Frequently Asked Questions (FAQ) on Linear Regression Assumptions
| Question | Answer |
|---|---|
| Do all assumptions need to be perfectly met? | No. Some violations (e.g., normality with large samples) are less critical due to the Central Limit Theorem. However, severe violations of linearity, independence, or multicollinearity can invalidate results. |
| Is linear regression robust to outliers? | No. Outliers can distort parameter estimates and residuals. Consider robust regression methods or carefully inspect for outliers. |
| How important is normality of errors? | Primarily important for inference (p-values, confidence intervals), especially in small samples. OLS estimates remain unbiased even if normality is violated. |
| What is the most common violation in financial data? | Heteroscedasticity and autocorrelated errors are common, due to volatility clustering and temporal dependencies in financial time series. |
| How to handle multicollinearity in high-dimensional finance data? | Use regularization (Ridge/Lasso), principal component regression, or remove/reduce correlated predictors. |
Conclusion: Mastering Linear Regression Assumptions for SIG Interviews and Beyond
A strong grasp of linear regression assumptions and the consequences of their violation is essential for any aspiring SIG Quantitative Researcher Intern. These concepts form the basis for sound model-building, accurate inference, and robust quantitative analysis in finance and beyond. In your interviews and practical work, be ready to discuss not just what the assumptions are, but why they matter and how you would diagnose and address violations with both statistical rigor and practical solutions.

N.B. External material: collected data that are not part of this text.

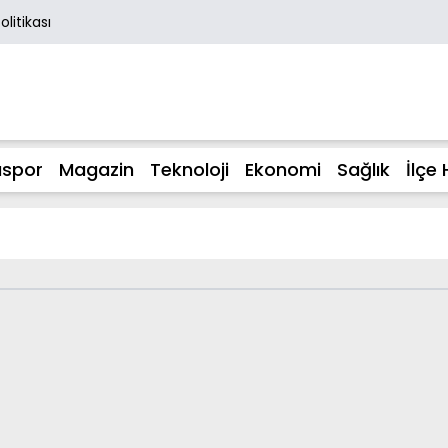
Politikası
spor
Magazin
Teknoloji
Ekonomi
Sağlık
İlçe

By mastering these principles, you demonstrate to SIG—and any data-driven organization—that you are prepared to build reliable, interpretable, and actionable models in the complex world of quantitative finance.
Further Reading and Resources
- Assumptions of Linear Regression (Statistics Solutions)
- Scikit-learn: Linear Models
- Statsmodels: Regression Analysis
- Ordinary Least Squares (Wikipedia)
For SIG Quantitative Researcher Intern interviews, being able to articulate and apply your knowledge of linear regression assumptions will set you apart as a thoughtful, analytical, and practical candidate. Good luck!